According to the Department of State, the BIMC is charged with "eliminating the potential for disruption or loss of telecommunications between the Department and its mission abroad". The Beltsville center must continue to operate when the communications center at the department's headquarters cannot. The Alternate Communications Center, which is housed within the complex, allows messages to be relayed without being routed through the department's primary communications center. In 1998, the center was reported to relay more than 143,000 official records and 90,000 data messages to diplomatic posts and foreign affairs agencies each day. An onsite fuel storage facility can sustain the BIMC for 38 days, while a 150000 USgal water tank can sustain the center for at least eight days—the site consumes between 8000 and 10000 USgal of water each day to maintain a stable temperature and cool mainframe computers.
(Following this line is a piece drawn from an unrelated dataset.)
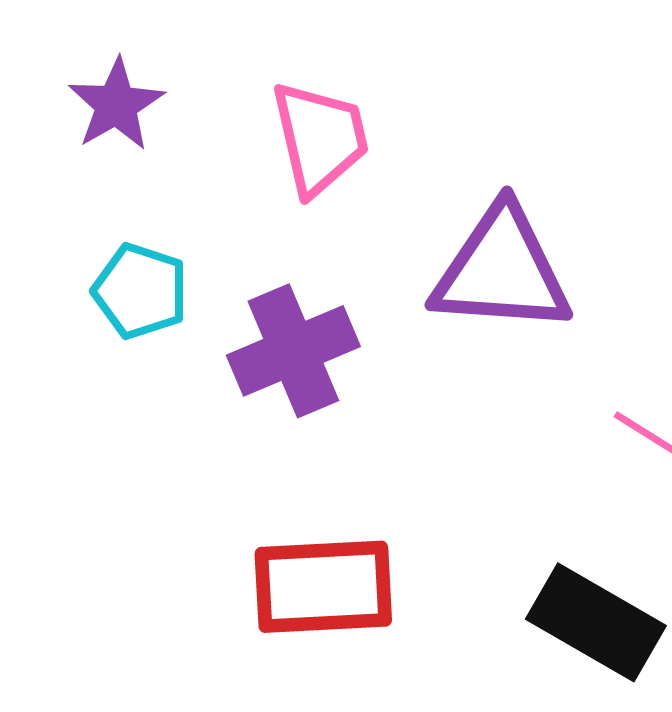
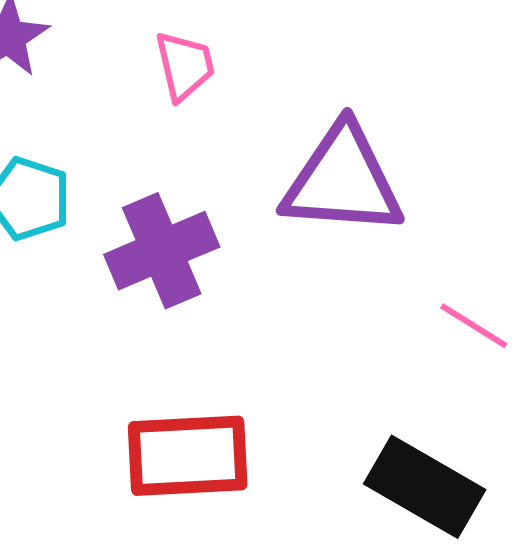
pink trapezoid: (320, 138) -> (185, 66), size x0.7

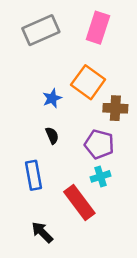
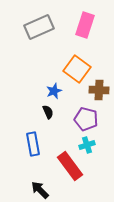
blue star: (52, 98) -> (54, 91), moved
The BIMC also houses the Foreign Affairs Data Processing Center, which moved into a 99000 sqft addition to the complex in 1991.

The United States Agency for International Development (USAID) has moved several programs into the BIMC. In 1995, the facility began serving as the central delivery point for USAID's information technology services. In 1997, USAID moved its Emergency Operations Center to the BIMC.

===Special Collection Service===

The BIMC is located next door to the headquarters of the U.S. Special Collection Service, a joint Central Intelligence Agency–National Security Agency eavesdropping program. According to Foreign Policy, satellite imagery from the 1990s shows fiber optic cable linking the SCS headquarters to the BIMC, which indicates that the BIMC services the communications needs of the SCS. According to The Week, when SCS personnel are deployed abroad, they often work ostensibly as members of the Diplomatic Telecommunications Service.